Like other newspaper chains, Lee piled on debt to make acquisitions, then only to suffer from declining circulation and advertising revenue brought on both by the sluggish economy and the migration of advertising revenue and readers to the Internet.
Without refinancing, Lee would not have the cash to repay the maturing debt.
An effort to issue junk bonds in the spring failed, forcing the company to negotiate a refinancing plan this summer with creditors. Those negotiations led the refinancing plan with two groups of creditors.
One group holds about $865 million in debt secured by properties that Lee owned before 2005. Most of that debt was assumed that year when Lee bought St. Louis-based Pulitzer Inc., then the owner of the Post-Dispatch, for $1.5 billion.
The company said 94 percent of those debt holders have agreed to the deal. At one point, Lee hoped to borrow money to redeem the debt of those creditors not consenting to the refinancing, but those plans fell through.

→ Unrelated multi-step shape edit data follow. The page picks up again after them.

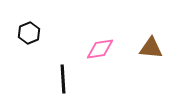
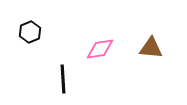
black hexagon: moved 1 px right, 1 px up
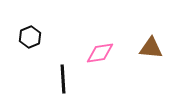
black hexagon: moved 5 px down
pink diamond: moved 4 px down
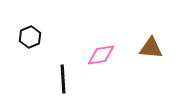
pink diamond: moved 1 px right, 2 px down
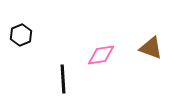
black hexagon: moved 9 px left, 2 px up
brown triangle: rotated 15 degrees clockwise
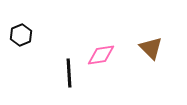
brown triangle: rotated 25 degrees clockwise
black line: moved 6 px right, 6 px up
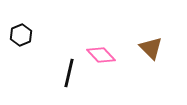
pink diamond: rotated 56 degrees clockwise
black line: rotated 16 degrees clockwise
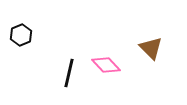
pink diamond: moved 5 px right, 10 px down
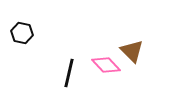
black hexagon: moved 1 px right, 2 px up; rotated 25 degrees counterclockwise
brown triangle: moved 19 px left, 3 px down
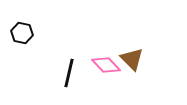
brown triangle: moved 8 px down
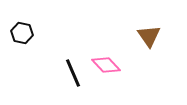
brown triangle: moved 17 px right, 23 px up; rotated 10 degrees clockwise
black line: moved 4 px right; rotated 36 degrees counterclockwise
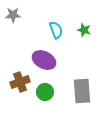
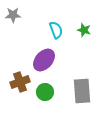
purple ellipse: rotated 75 degrees counterclockwise
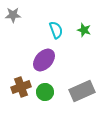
brown cross: moved 1 px right, 5 px down
gray rectangle: rotated 70 degrees clockwise
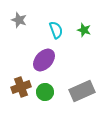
gray star: moved 6 px right, 5 px down; rotated 21 degrees clockwise
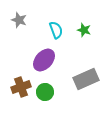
gray rectangle: moved 4 px right, 12 px up
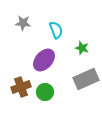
gray star: moved 4 px right, 3 px down; rotated 14 degrees counterclockwise
green star: moved 2 px left, 18 px down
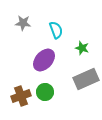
brown cross: moved 9 px down
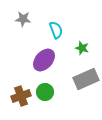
gray star: moved 4 px up
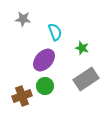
cyan semicircle: moved 1 px left, 2 px down
gray rectangle: rotated 10 degrees counterclockwise
green circle: moved 6 px up
brown cross: moved 1 px right
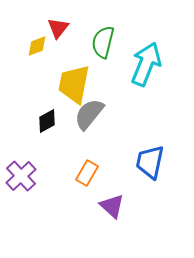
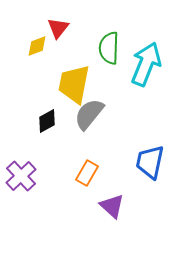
green semicircle: moved 6 px right, 6 px down; rotated 12 degrees counterclockwise
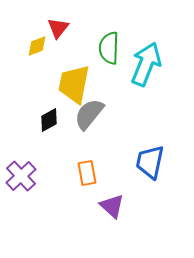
black diamond: moved 2 px right, 1 px up
orange rectangle: rotated 40 degrees counterclockwise
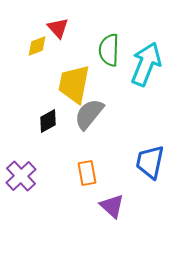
red triangle: rotated 20 degrees counterclockwise
green semicircle: moved 2 px down
black diamond: moved 1 px left, 1 px down
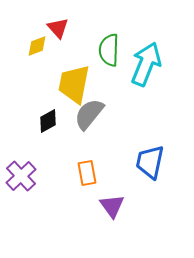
purple triangle: rotated 12 degrees clockwise
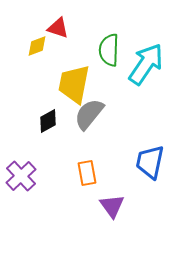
red triangle: rotated 30 degrees counterclockwise
cyan arrow: rotated 12 degrees clockwise
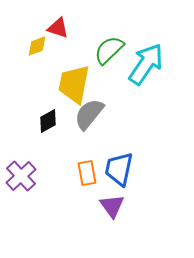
green semicircle: rotated 44 degrees clockwise
blue trapezoid: moved 31 px left, 7 px down
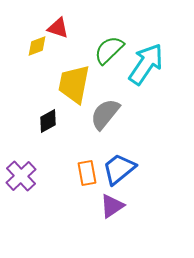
gray semicircle: moved 16 px right
blue trapezoid: rotated 39 degrees clockwise
purple triangle: rotated 32 degrees clockwise
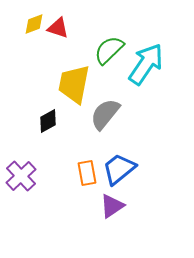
yellow diamond: moved 3 px left, 22 px up
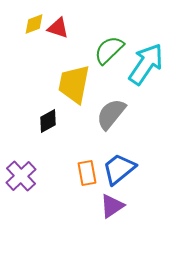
gray semicircle: moved 6 px right
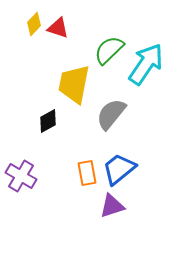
yellow diamond: rotated 25 degrees counterclockwise
purple cross: rotated 16 degrees counterclockwise
purple triangle: rotated 16 degrees clockwise
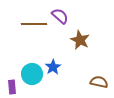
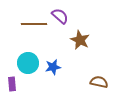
blue star: rotated 21 degrees clockwise
cyan circle: moved 4 px left, 11 px up
purple rectangle: moved 3 px up
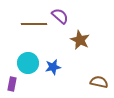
purple rectangle: rotated 16 degrees clockwise
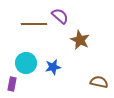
cyan circle: moved 2 px left
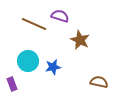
purple semicircle: rotated 24 degrees counterclockwise
brown line: rotated 25 degrees clockwise
cyan circle: moved 2 px right, 2 px up
purple rectangle: rotated 32 degrees counterclockwise
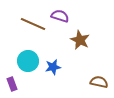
brown line: moved 1 px left
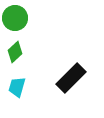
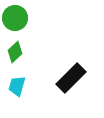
cyan trapezoid: moved 1 px up
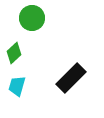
green circle: moved 17 px right
green diamond: moved 1 px left, 1 px down
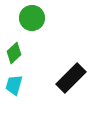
cyan trapezoid: moved 3 px left, 1 px up
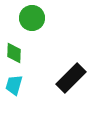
green diamond: rotated 45 degrees counterclockwise
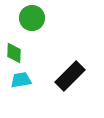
black rectangle: moved 1 px left, 2 px up
cyan trapezoid: moved 7 px right, 5 px up; rotated 65 degrees clockwise
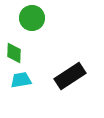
black rectangle: rotated 12 degrees clockwise
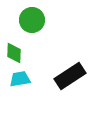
green circle: moved 2 px down
cyan trapezoid: moved 1 px left, 1 px up
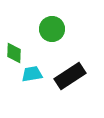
green circle: moved 20 px right, 9 px down
cyan trapezoid: moved 12 px right, 5 px up
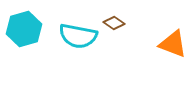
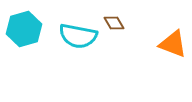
brown diamond: rotated 25 degrees clockwise
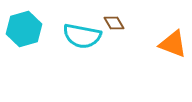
cyan semicircle: moved 4 px right
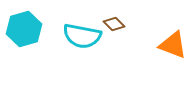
brown diamond: moved 1 px down; rotated 15 degrees counterclockwise
orange triangle: moved 1 px down
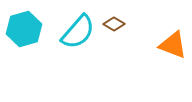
brown diamond: rotated 15 degrees counterclockwise
cyan semicircle: moved 4 px left, 4 px up; rotated 60 degrees counterclockwise
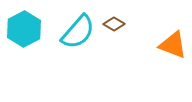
cyan hexagon: rotated 12 degrees counterclockwise
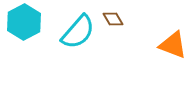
brown diamond: moved 1 px left, 5 px up; rotated 30 degrees clockwise
cyan hexagon: moved 7 px up
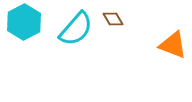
cyan semicircle: moved 2 px left, 3 px up
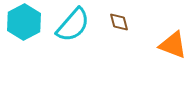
brown diamond: moved 6 px right, 3 px down; rotated 15 degrees clockwise
cyan semicircle: moved 3 px left, 4 px up
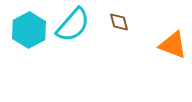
cyan hexagon: moved 5 px right, 8 px down
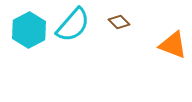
brown diamond: rotated 30 degrees counterclockwise
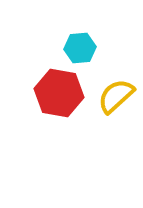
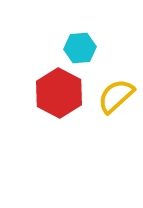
red hexagon: rotated 18 degrees clockwise
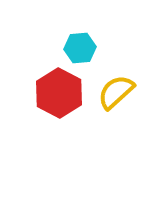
yellow semicircle: moved 4 px up
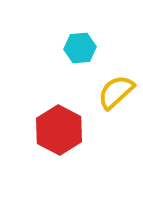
red hexagon: moved 37 px down
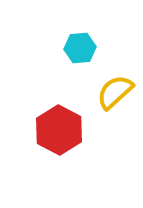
yellow semicircle: moved 1 px left
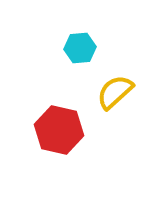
red hexagon: rotated 15 degrees counterclockwise
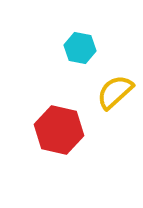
cyan hexagon: rotated 16 degrees clockwise
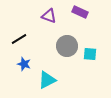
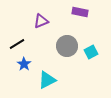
purple rectangle: rotated 14 degrees counterclockwise
purple triangle: moved 8 px left, 5 px down; rotated 42 degrees counterclockwise
black line: moved 2 px left, 5 px down
cyan square: moved 1 px right, 2 px up; rotated 32 degrees counterclockwise
blue star: rotated 16 degrees clockwise
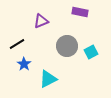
cyan triangle: moved 1 px right, 1 px up
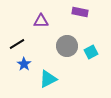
purple triangle: rotated 21 degrees clockwise
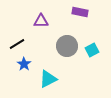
cyan square: moved 1 px right, 2 px up
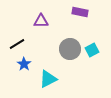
gray circle: moved 3 px right, 3 px down
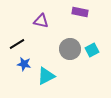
purple triangle: rotated 14 degrees clockwise
blue star: rotated 24 degrees counterclockwise
cyan triangle: moved 2 px left, 3 px up
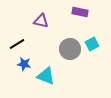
cyan square: moved 6 px up
cyan triangle: rotated 48 degrees clockwise
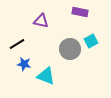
cyan square: moved 1 px left, 3 px up
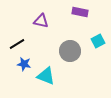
cyan square: moved 7 px right
gray circle: moved 2 px down
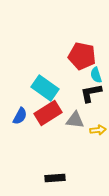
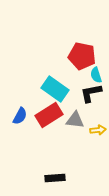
cyan rectangle: moved 10 px right, 1 px down
red rectangle: moved 1 px right, 2 px down
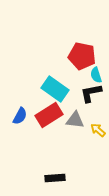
yellow arrow: rotated 133 degrees counterclockwise
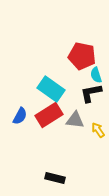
cyan rectangle: moved 4 px left
yellow arrow: rotated 14 degrees clockwise
black rectangle: rotated 18 degrees clockwise
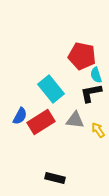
cyan rectangle: rotated 16 degrees clockwise
red rectangle: moved 8 px left, 7 px down
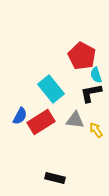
red pentagon: rotated 16 degrees clockwise
yellow arrow: moved 2 px left
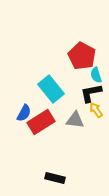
blue semicircle: moved 4 px right, 3 px up
yellow arrow: moved 20 px up
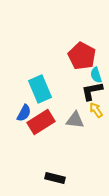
cyan rectangle: moved 11 px left; rotated 16 degrees clockwise
black L-shape: moved 1 px right, 2 px up
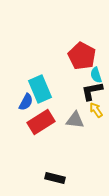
blue semicircle: moved 2 px right, 11 px up
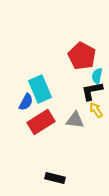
cyan semicircle: moved 1 px right, 1 px down; rotated 28 degrees clockwise
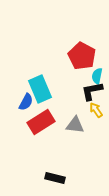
gray triangle: moved 5 px down
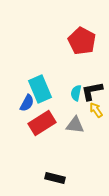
red pentagon: moved 15 px up
cyan semicircle: moved 21 px left, 17 px down
blue semicircle: moved 1 px right, 1 px down
red rectangle: moved 1 px right, 1 px down
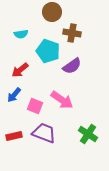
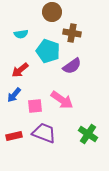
pink square: rotated 28 degrees counterclockwise
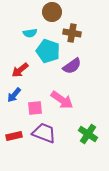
cyan semicircle: moved 9 px right, 1 px up
pink square: moved 2 px down
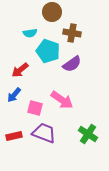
purple semicircle: moved 2 px up
pink square: rotated 21 degrees clockwise
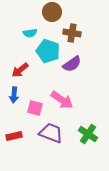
blue arrow: rotated 35 degrees counterclockwise
purple trapezoid: moved 7 px right
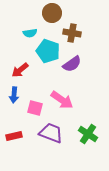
brown circle: moved 1 px down
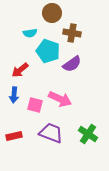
pink arrow: moved 2 px left, 1 px up; rotated 10 degrees counterclockwise
pink square: moved 3 px up
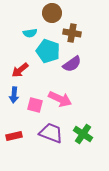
green cross: moved 5 px left
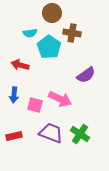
cyan pentagon: moved 1 px right, 4 px up; rotated 15 degrees clockwise
purple semicircle: moved 14 px right, 11 px down
red arrow: moved 5 px up; rotated 54 degrees clockwise
green cross: moved 3 px left
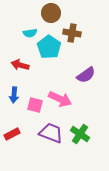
brown circle: moved 1 px left
red rectangle: moved 2 px left, 2 px up; rotated 14 degrees counterclockwise
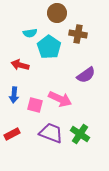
brown circle: moved 6 px right
brown cross: moved 6 px right, 1 px down
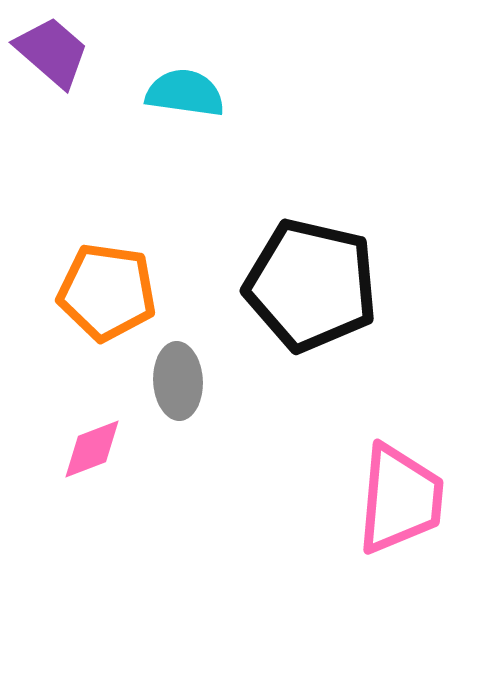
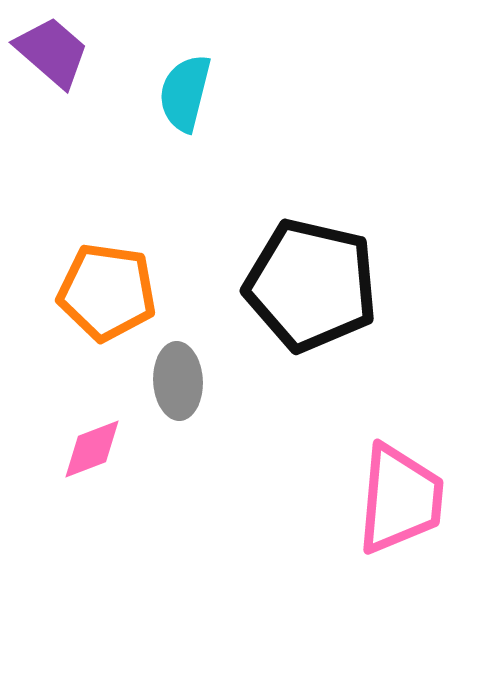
cyan semicircle: rotated 84 degrees counterclockwise
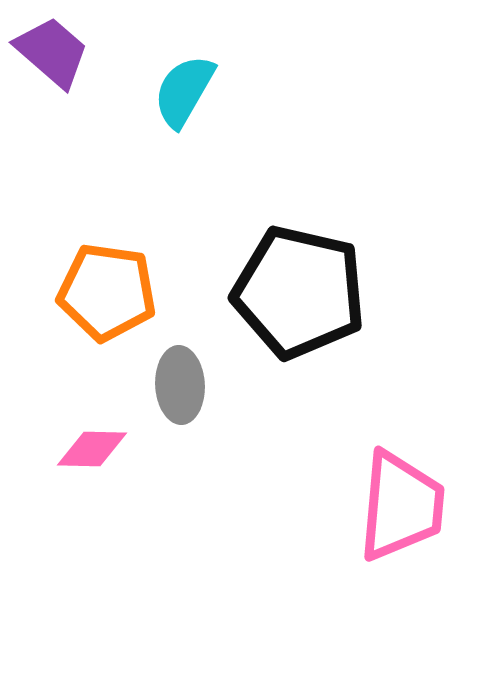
cyan semicircle: moved 1 px left, 2 px up; rotated 16 degrees clockwise
black pentagon: moved 12 px left, 7 px down
gray ellipse: moved 2 px right, 4 px down
pink diamond: rotated 22 degrees clockwise
pink trapezoid: moved 1 px right, 7 px down
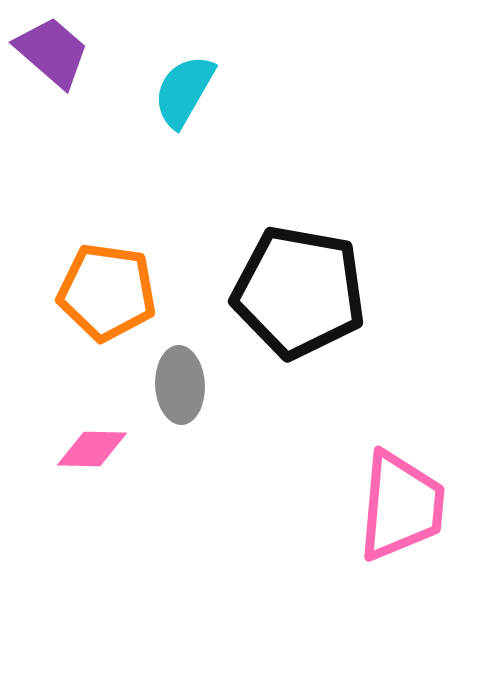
black pentagon: rotated 3 degrees counterclockwise
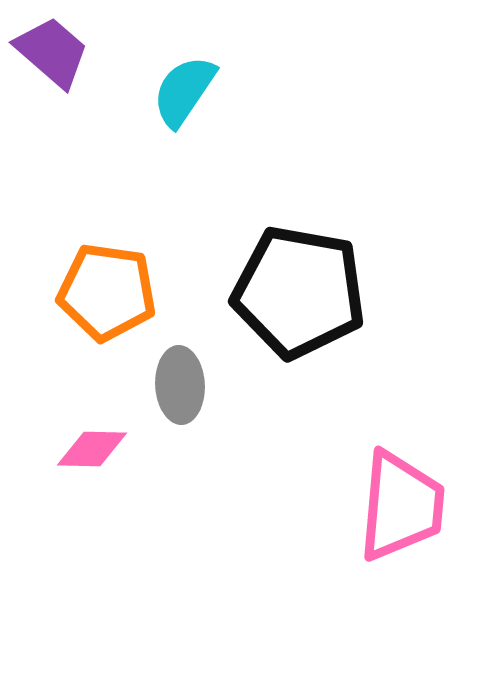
cyan semicircle: rotated 4 degrees clockwise
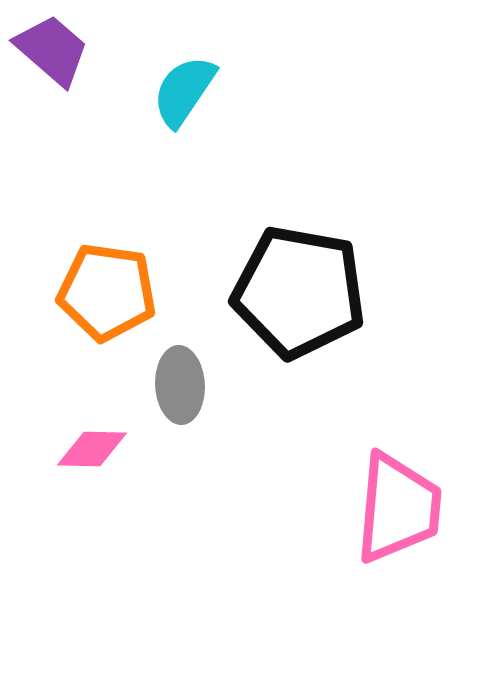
purple trapezoid: moved 2 px up
pink trapezoid: moved 3 px left, 2 px down
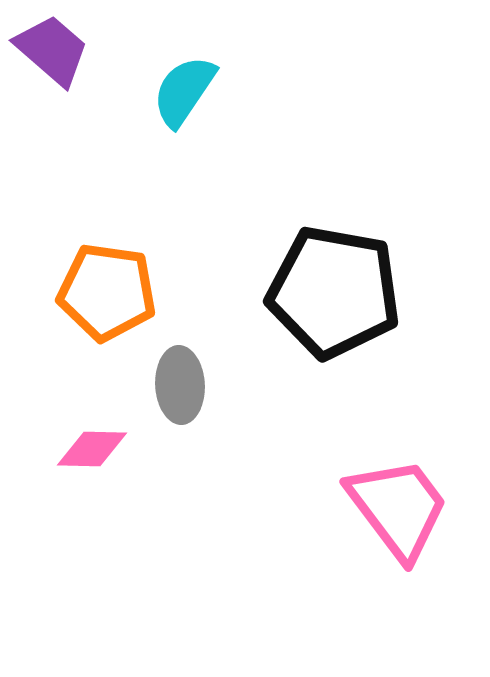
black pentagon: moved 35 px right
pink trapezoid: rotated 42 degrees counterclockwise
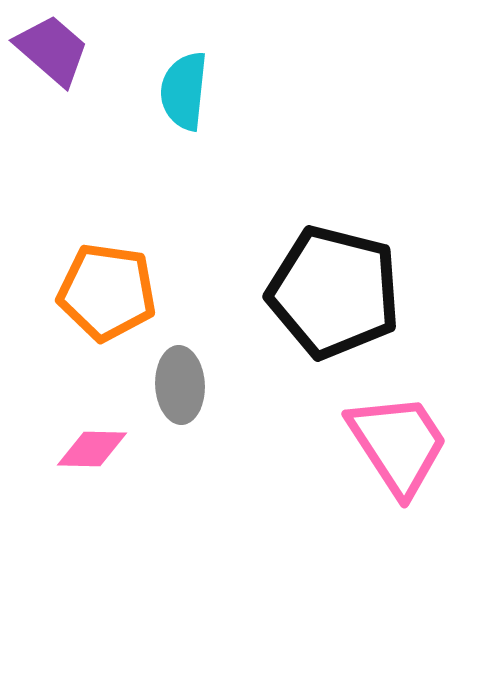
cyan semicircle: rotated 28 degrees counterclockwise
black pentagon: rotated 4 degrees clockwise
pink trapezoid: moved 64 px up; rotated 4 degrees clockwise
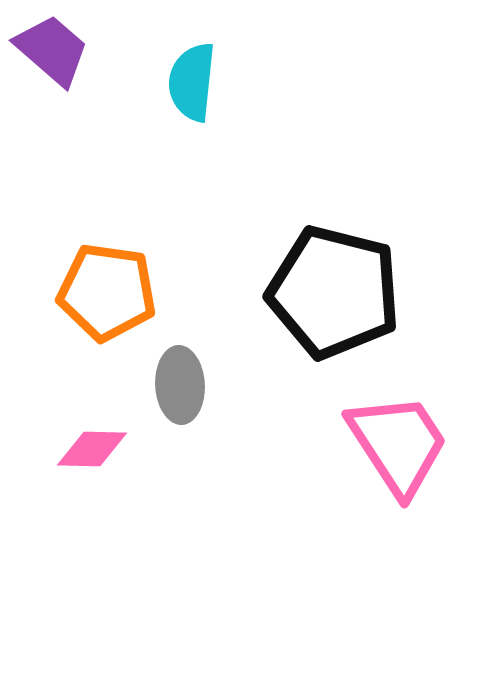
cyan semicircle: moved 8 px right, 9 px up
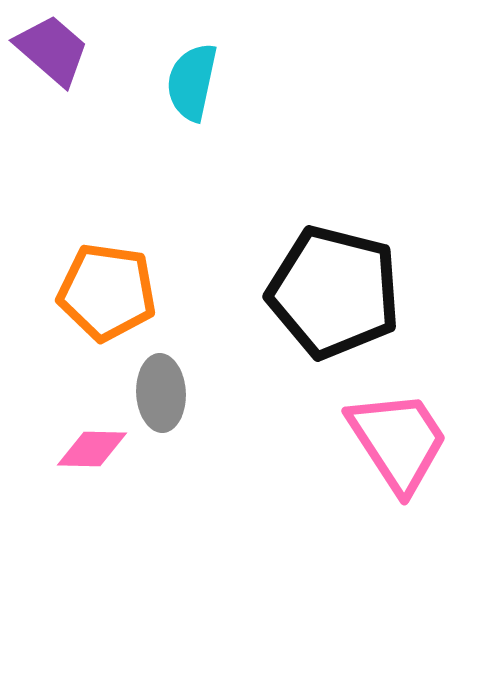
cyan semicircle: rotated 6 degrees clockwise
gray ellipse: moved 19 px left, 8 px down
pink trapezoid: moved 3 px up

A second group of creditors holds $138 million in debt, which Lee inherited with the Pulitzer deal. That debt is secured by the old Pulitzer properties, including the Post-Dispatch. All of those creditors agreed to the deal.
To deal with creditors not agreeing to the refinancing, the Lee has resorted to a prepackaged bankruptcy, in which a company works out terms with most creditors in advance. This allows the debtor to quickly reorganize and emerge from bankruptcy. The company then uses the bankruptcy proceedings to force its plan on lenders who didn’t agree to the refinancing.
In order to gain approval of the prepackaged plan, at least 50 percent of each class of creditors must vote to approve it, and those voting for it must own two-thirds of the dollar amount of the debt.
Dissenters can object, but they must convince the court that the deal is not fair and equitable.
Lee newspapers have a combined daily circulation of 1.3 million and Sunday circulation of 1.6 million, as of the end of September. Lee also owns nearly 300 specialty publications, including the Suburban Journals of Greater St. Louis, Ladue News, and Feast and St. Louis’ Best Bridal magazines.